Try it: Go through the data and copy every line in which "Республіка" appears.
#####
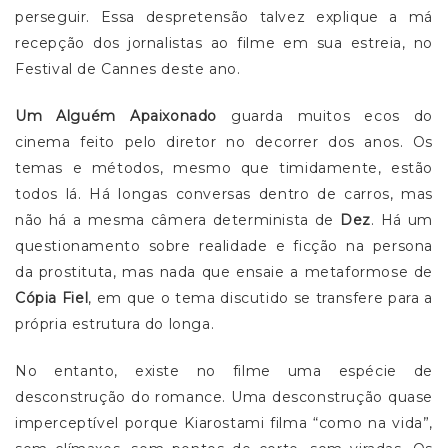
perseguir. Essa despretensão talvez explique a má
recepção dos jornalistas ao filme em sua estreia, no
Festival de Cannes deste ano.
Um Alguém Apaixonado
guarda muitos ecos do
cinema feito pelo diretor no decorrer dos anos. Os
temas e métodos, mesmo que timidamente, estão
todos lá. Há longas conversas dentro de carros, mas
não há a mesma câmera determinista de
Dez
. Há um
questionamento sobre realidade e ficção na persona
da prostituta, mas nada que ensaie a metaformose de
Cópia Fiel
, em que o tema discutido se transfere para a
própria estrutura do longa.
No entanto, existe no filme uma espécie de
desconstrução do romance. Uma desconstrução quase
imperceptível porque Kiarostami filma “como na vida”,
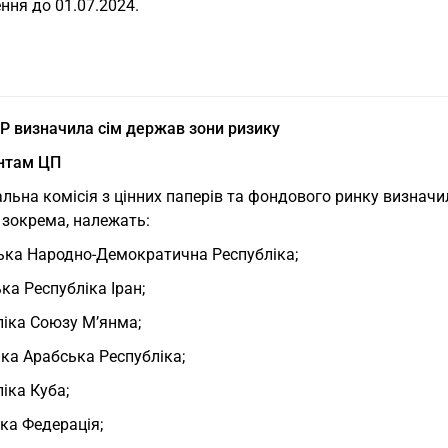
ння до 01.07.2024.
 визначила сім держав зони ризику
ентам ЦП
льна комісія з цінних паперів та фондового ринку визначи
 зокрема, належать:
ька Народно-Демократична Республіка;
ка Республіка Іран;
ліка Союзу М’янма;
ка Арабська Республіка;
іка Куба;
ка Федерація;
#####
Answer below:
ька Народно-Демократична Республіка;
ка Республіка Іран;
ка Арабська Республіка;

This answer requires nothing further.